All semantic types inherit from a common abstract base class, DashAIDataType.

DashAIDataType
├── DashAIValue # abstract parent for all value types
│ ├── Integer # int8, int16, int32, int64 (signed or unsigned)
│ ├── Float # float16, float32, float64
│ ├── Text # string with encoding (default: UTF-8)
│ ├── Date # calendar date (default format: YYYY-MM-DD)
│ ├── Time # time of day (default format: HH:mm:ss)
│ ├── Timestamp # datetime with timezone (default: YYYY-MM-DD HH:mm:ss)
│ ├── Duration # elapsed time with unit (s, ms, us, ns)
│ ├── Decimal # precise decimal (128 or 256-bit, with precision and scale)
│ └── Binary # raw binary data
└── Categorical # discrete labels with str ↔ int encoding map

DashAIValue types represent continuous or ordered measurements. Categorical is a separate branch because it carries additional structure: the full list of unique categories and a bijective encoding mapping.


Concrete Types

Value Types

TypeKey attributesTypical use
Integerdtype (e.g. int64), signedCount features, ordinal-encoded labels
Floatdtype (e.g. float64)Continuous measurements, regression targets
Textdtype (string), encodingFree-form text, NLP tasks
Dateformat (default YYYY-MM-DD)Calendar dates
Timeformat (default HH:mm:ss)Time-of-day values
Timestampformat, timezoneDatetime with timezone
Durationunit (s, ms, us, ns)Time intervals
Decimalprecision, scale, bit_widthHigh-precision numerics
BinaryRaw byte payloads

Categorical

Categorical is the most structurally rich type. It stores:

  • categories — ordered list of unique string values (["cat", "dog", "bird"])
  • dtype — underlying PyArrow storage type (string, int64, etc.)
  • encoding / str2int — dictionary mapping each category to an integer ({"cat": 0, "dog": 1, "bird": 2})
  • decoding / int2str — reverse mapping ({0: "cat", 1: "dog", 2: "bird"})
  • converted — flag indicating whether the column has already been integer-encoded

Categorical is used for all classification target columns and for any feature column that contains a discrete set of labels (e.g., country, product category).


Type Inference

Types are assigned automatically when a dataset is loaded. DashAI supports two inference methods, selectable at upload time.

Primary: DashAIPtype

Uses the ptype probabilistic type-inference model, which analyses each column's values to estimate the most likely semantic type. Supported ptype outputs and their DashAI mappings:

ptype outputDashAI type
integerInteger (int64)
floatFloat (float64)
stringText (string, UTF-8)
booleanCategorical (string)
categoricalCategorical (string)
date-iso-8601Text (date parsing not yet automatic)
date-euText
float_commaFloat (comma-decimal normalised)
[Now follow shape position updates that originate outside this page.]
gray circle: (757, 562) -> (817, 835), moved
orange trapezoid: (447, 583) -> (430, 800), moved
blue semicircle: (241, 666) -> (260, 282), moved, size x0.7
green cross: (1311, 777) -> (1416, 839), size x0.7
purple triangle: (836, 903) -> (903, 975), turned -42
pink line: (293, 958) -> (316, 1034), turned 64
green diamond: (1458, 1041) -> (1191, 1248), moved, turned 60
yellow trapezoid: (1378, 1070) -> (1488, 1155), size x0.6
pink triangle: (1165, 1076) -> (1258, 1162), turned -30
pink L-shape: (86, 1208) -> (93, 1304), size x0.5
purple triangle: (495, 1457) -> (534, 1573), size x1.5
After ptype classification, any column whose unique-value count and ratio fall within configurable thresholds is further promoted to Categorical regardless of the original ptype output.

Fallback: DummyCategoricalInference

A lightweight heuristic used when ptype is unavailable:

  • String columns with fewer than 10 unique values → Categorical
  • Integer columns with fewer than 10 unique values → Categorical
  • All other integer columns → Integer
  • All other string columns → Text
  • Float columns → Float

Special cases

  • PyArrow bool columns are always mapped to Categorical (two-category: True/False).
  • PyArrow dictionary-encoded columns are mapped to Categorical with an initially empty category list.

Type Persistence

Semantic types are serialised to Apache Arrow table metadata under the key dashai_types and stored alongside the dataset's Arrow IPC file. This means:

  • Types survive save/load round-trips without re-inference.
  • Notebooks inherit the types of their source dataset.
  • Converters that change a column's type update the metadata in place.
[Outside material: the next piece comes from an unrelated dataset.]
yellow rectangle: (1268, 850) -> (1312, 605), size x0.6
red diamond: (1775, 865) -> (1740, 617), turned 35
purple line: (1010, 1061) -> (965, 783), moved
The relevant utilities are save_types_in_arrow_metadata() and get_types_from_arrow_metadata() in DashAI/back/types/utils.py.


How Types Are Used

Task Compatibility

Every task class declares the semantic types it accepts for input and output columns via a metadata dictionary:

metadata = {
"inputs_types": [Float, Integer, Categorical], # allowed input column types
"outputs_types": [Categorical], # required output column type
"inputs_cardinality": "n", # any number of inputs
"outputs_cardinality": 1, # exactly one output
}

Before training, validate_dataset_for_task() checks that every selected column's semantic type is in the allowed set. Columns that do not match are rejected with a descriptive error.

Type requirements by task:

TaskAllowed input typesRequired output type
TabularClassificationTaskFloat, Integer, CategoricalCategorical
RegressionTaskFloat, Integer, CategoricalFloat or Integer
TextClassificationTaskText (exactly 1 column)Categorical (exactly 1 column)
TranslationTaskText (exactly 1 column)Text (exactly 1 column)

Converter Type Contracts

Each converter implements get_output_type(column_name) to declare the semantic type of each output column. This allows DashAI to track the type of every column through a multi-step preprocessing pipeline.

Common converter contracts:

ConverterInput typeOutput type
OneHotEncoderCategoricalInteger (one binary column per category)
OrdinalEncoderCategoricalInteger
LabelEncoderCategoricalInteger
LabelBinarizerCategoricalInteger
StandardScalerInteger, FloatFloat
MinMaxScalerInteger, FloatFloat
NormalizerInteger, FloatFloat
BinarizerInteger, FloatInteger
TFIDFConverterTextFloat
BagOfWordsConverterTextFloat
TokenizerConverterTextInteger
PCA, TruncatedSVD, FastICAInteger, FloatFloat

Label Encoding

Classification tasks require a Categorical output column, but most ML models require numeric targets. DashAI handles this automatically:

  1. Before trainingcategorical_label_encoder() converts each Categorical output column to Integer using the Categorical type's str2int map. The mapping is saved so that it can be reversed.
  2. After predictionprocess_predictions() applies the reverse int2str map to convert integer predictions back to their original string labels before displaying results or saving to disk.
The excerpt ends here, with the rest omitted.